Part of making intelligent mutual fund selections is having a realistic perspective on the potential return a fund could provide. For example, if you're investing for the long term and want your portfolio to increase in value, you may want to concentrate on funds whose investment objective is long-term growth rather than current income.
Evaluating the funds that meet your initial criteria means using a two-step process: first looking at the average annual return of an appropriate benchmark for the type of fund you are considering and then at the historical performance of the fund itself — ideally over a minimum of ten years if the fund has been in existence that long.
While past performance doesn't guarantee future results, knowing what has happened in the past gives you a sense of the most you can reasonably expect to gain and a sense of what can happen in a downturn. For example, if you're considering a diversified large-company equity fund, you could get a sense of how that asset subclass as a whole has performed by looking at the annualized average return of the Standard & Poor's 500 Index and the Lipper Large-Cap Core Index. Then you could check the annualized return of the fund.

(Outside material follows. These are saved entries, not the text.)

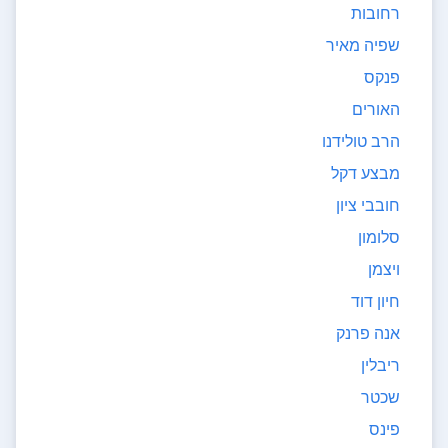
רחובות
שפיה מאיר
פנקס
האורים
הרב טולידנו
מבצע דקל
חובבי ציון
סלומון
ויצמן
חיון דוד
אנה פרנק
ריבלין
שכטר
פינס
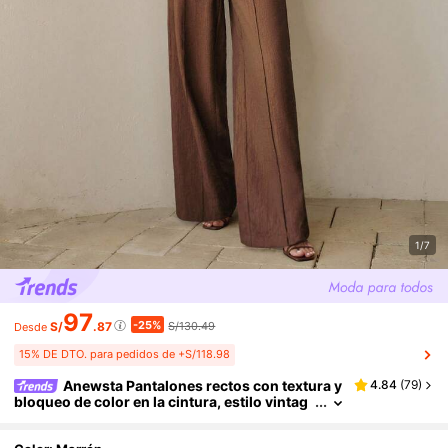
1/7
97
-25%
S/
.87
S/130.49
Desde
15% DE DTO. para pedidos de +S/118.98
Anewsta Pantalones rectos con textura y
4.84
(
79
)
bloqueo de color en la cintura, estilo vintag
e, para primavera/verano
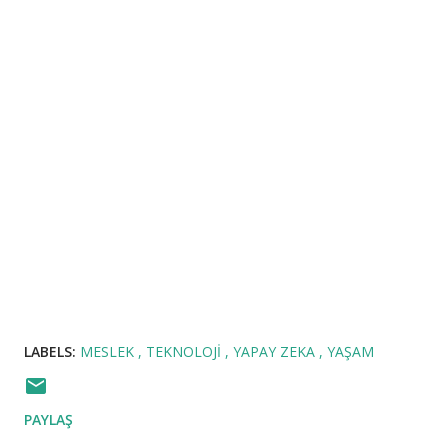
LABELS:
MESLEK
TEKNOLOJI
YAPAY ZEKA
YAŞAM
PAYLAŞ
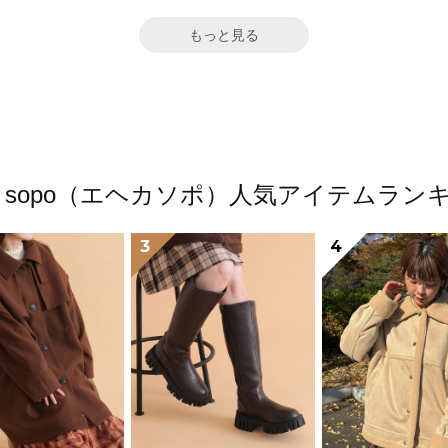
もっと見る
ka sopo（エヘカソポ）人気アイテムラン
3
4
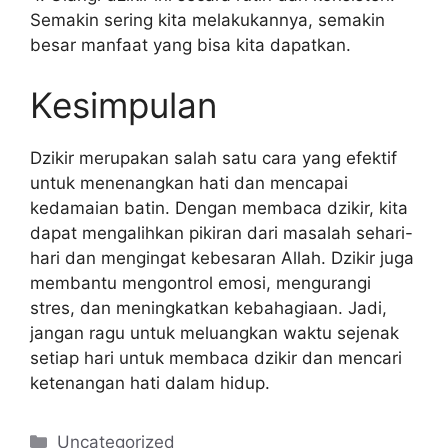
Semakin sering kita melakukannya, semakin
besar manfaat yang bisa kita dapatkan.
Kesimpulan
Dzikir merupakan salah satu cara yang efektif
untuk menenangkan hati dan mencapai
kedamaian batin. Dengan membaca dzikir, kita
dapat mengalihkan pikiran dari masalah sehari-
hari dan mengingat kebesaran Allah. Dzikir juga
membantu mengontrol emosi, mengurangi
stres, dan meningkatkan kebahagiaan. Jadi,
jangan ragu untuk meluangkan waktu sejenak
setiap hari untuk membaca dzikir dan mencari
ketenangan hati dalam hidup.
Categories
Uncategorized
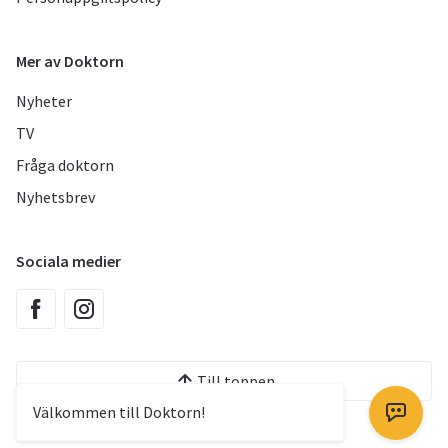
Mer av Doktorn
Nyheter
TV
Fråga doktorn
Nyhetsbrev
Sociala medier
Till toppen
Välkommen till Doktorn!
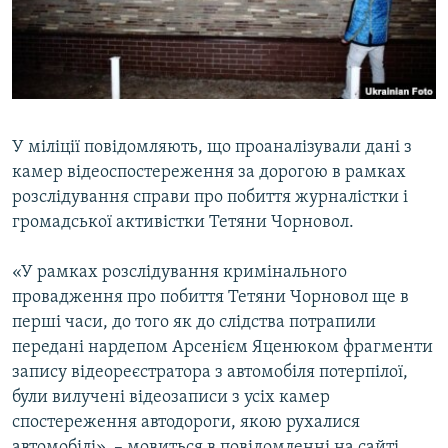
ВІДЕОУРОКИ «ELIFBE»
Русский
СВІДЧЕННЯ ОКУПАЦІЇ
Qırımtatar
УКРАЇНСЬКА ПРОБЛЕМА КРИМУ
ДОЛУЧАЙСЯ!
ІНФОГРАФІКА
У міліції повідомляють, що проаналізували дані з
камер відеоспостереження за дорогою в рамках
розслідування справи про побиття журналістки і
Усі сайти RFE/RL
громадської активістки Тетяни Чорновол.
«У рамках розслідування кримінального
провадження про побиття Тетяни Чорновол ще в
перші часи, до того як до слідства потрапили
передані нардепом Арсенієм Яценюком фрагменти
запису відеореєстратора з автомобіля потерпілої,
були вилучені відеозаписи з усіх камер
спостереження автодороги, якою рухалися
автомобілі», – мовиться в повідомленні на сайті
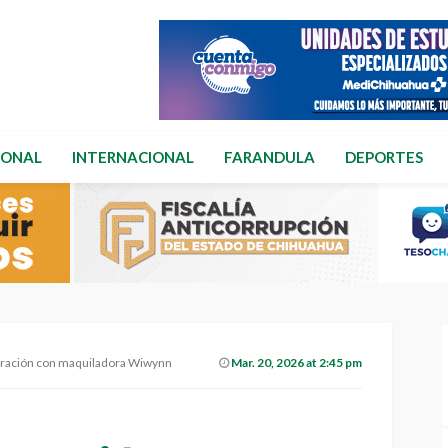
IONAL
INTERNACIONAL
FARANDULA
DEPORTES
oración con maquiladora Wiwynn
Mar. 20, 2026 at 2:45 pm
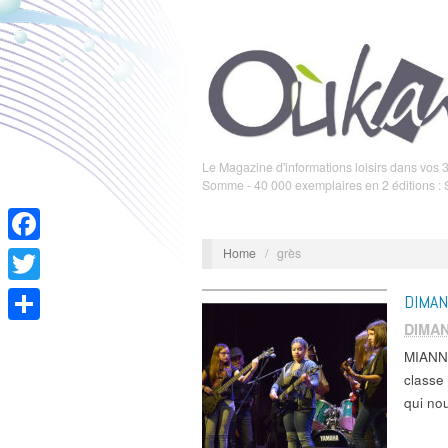
Le Magazine d'informations loisirs dans vos 3
Somme - 40 000 exemplaires en 2 éditions :
Home
/
grès
Facebook
Twitter
DIMAN
DIMA
Partager
MIANN
classe
qui n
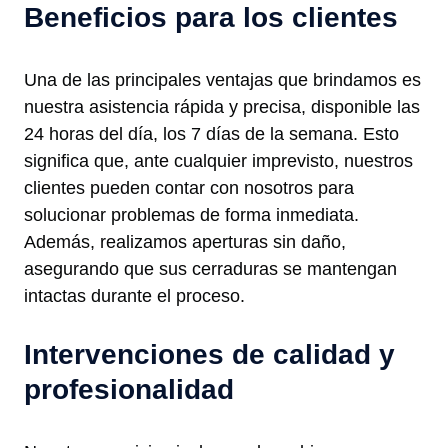
Beneficios para los clientes
Una de las principales ventajas que brindamos es
nuestra asistencia rápida y precisa, disponible las
24 horas del día, los 7 días de la semana. Esto
significa que, ante cualquier imprevisto, nuestros
clientes pueden contar con nosotros para
solucionar problemas de forma inmediata.
Además, realizamos aperturas sin daño,
asegurando que sus cerraduras se mantengan
intactas durante el proceso.
Intervenciones de calidad y
profesionalidad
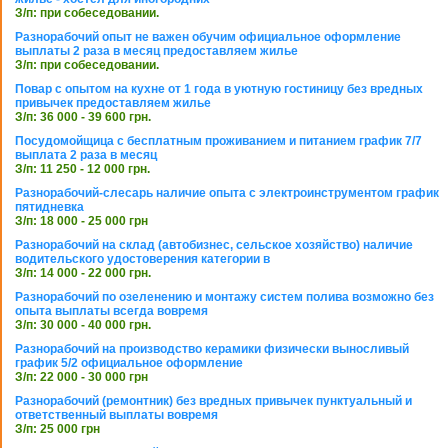
З/п: при собеседовании.
Разнорабочий опыт не важен обучим официальное оформление
выплаты 2 раза в месяц предоставляем жилье
З/п: при собеседовании.
Повар с опытом на кухне от 1 года в уютную гостиницу без вредных
привычек предоставляем жилье
З/п: 36 000 - 39 600 грн.
Посудомойщица с бесплатным проживанием и питанием график 7/7
выплата 2 раза в месяц
З/п: 11 250 - 12 000 грн.
Разнорабочий-слесарь наличие опыта с электроинструментом график
пятидневка
З/п: 18 000 - 25 000 грн
Разнорабочий на склад (автобизнес, сельское хозяйство) наличие
водительского удостоверения категории в
З/п: 14 000 - 22 000 грн.
Разнорабочий по озеленению и монтажу систем полива возможно без
опыта выплаты всегда вовремя
З/п: 30 000 - 40 000 грн.
Разнорабочий на производство керамики физически выносливый
график 5/2 официальное оформление
З/п: 22 000 - 30 000 грн
Разнорабочий (ремонтник) без вредных привычек пунктуальный и
ответственный выплаты вовремя
З/п: 25 000 грн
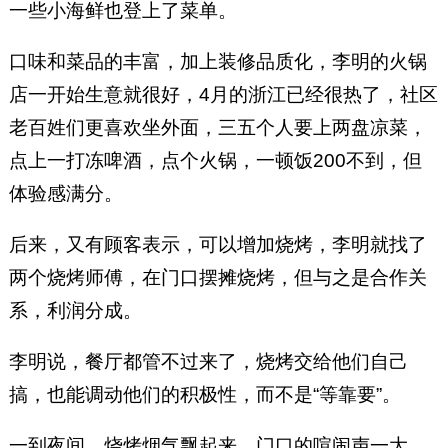
一些小海鲜也登上了菜单。
口味和菜品的丰富，加上装修品质化，李明的火锅
店一开始生意就很好，4月的浙江已经很热了，社区
老百姓们更喜欢坐外面，三五个人要上两盘凉菜，
点上一打冻啤酒，点个火锅，一顿饭200不到，但
体验感满分。
后来，又有顾客表示，可以增加烧烤，李明就找了
两个烧烤师傅，在门口摆摊烧烤，但与之是合作关
系，利润分成。
李明说，餐厅都管不过来了，烧烤交给他们自己
搞，也能调动他们的积极性，而不是“等靠要”。
一到夜间，烧烤烟气飘起来，门口的喧闹声一大，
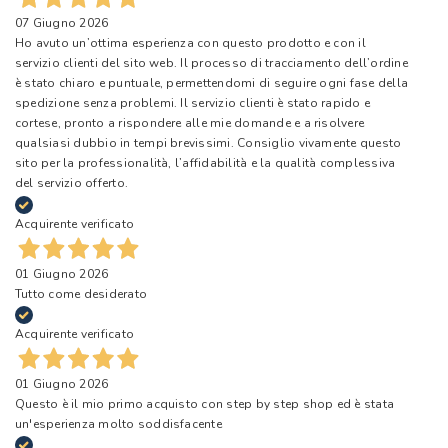
07 Giugno 2026
Ho avuto un’ottima esperienza con questo prodotto e con il
servizio clienti del sito web. Il processo di tracciamento dell’ordine
è stato chiaro e puntuale, permettendomi di seguire ogni fase della
spedizione senza problemi. Il servizio clienti è stato rapido e
cortese, pronto a rispondere alle mie domande e a risolvere
qualsiasi dubbio in tempi brevissimi. Consiglio vivamente questo
sito per la professionalità, l’affidabilità e la qualità complessiva
del servizio offerto.
Acquirente verificato
01 Giugno 2026
Tutto come desiderato
Acquirente verificato
01 Giugno 2026
Questo è il mio primo acquisto con step by step shop ed è stata
un'esperienza molto soddisfacente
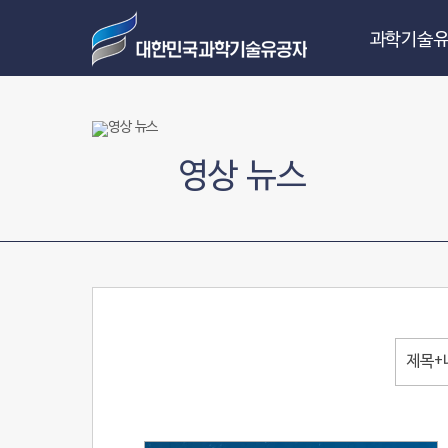
과학기술유
영상 뉴스
제목+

If over a number of years the fund has done at least as well as (and ideally somewhat better than) the benchmark, you might conclude it is worthy of further consideration. But if the comparison is disappointing, you might decide to look for another fund.
Marc Lackritz
Marc Lackritz discusses the benefits of a long-term investing strategy
To invest with success, you must be a long-term investor. The stock and bond markets are unpredictable on a short-term basis, but their long-term patterns of risk and return have proved durable enough to serve as the basis for a long-term strategy that leads to investment success. Although there is no guarantee that these patterns, no matter how deeply ingrained in the historical record, will prevail in the future, a study of the past, accompanied by a self-administered dose of common sense, is the intelligent investor's best recourse.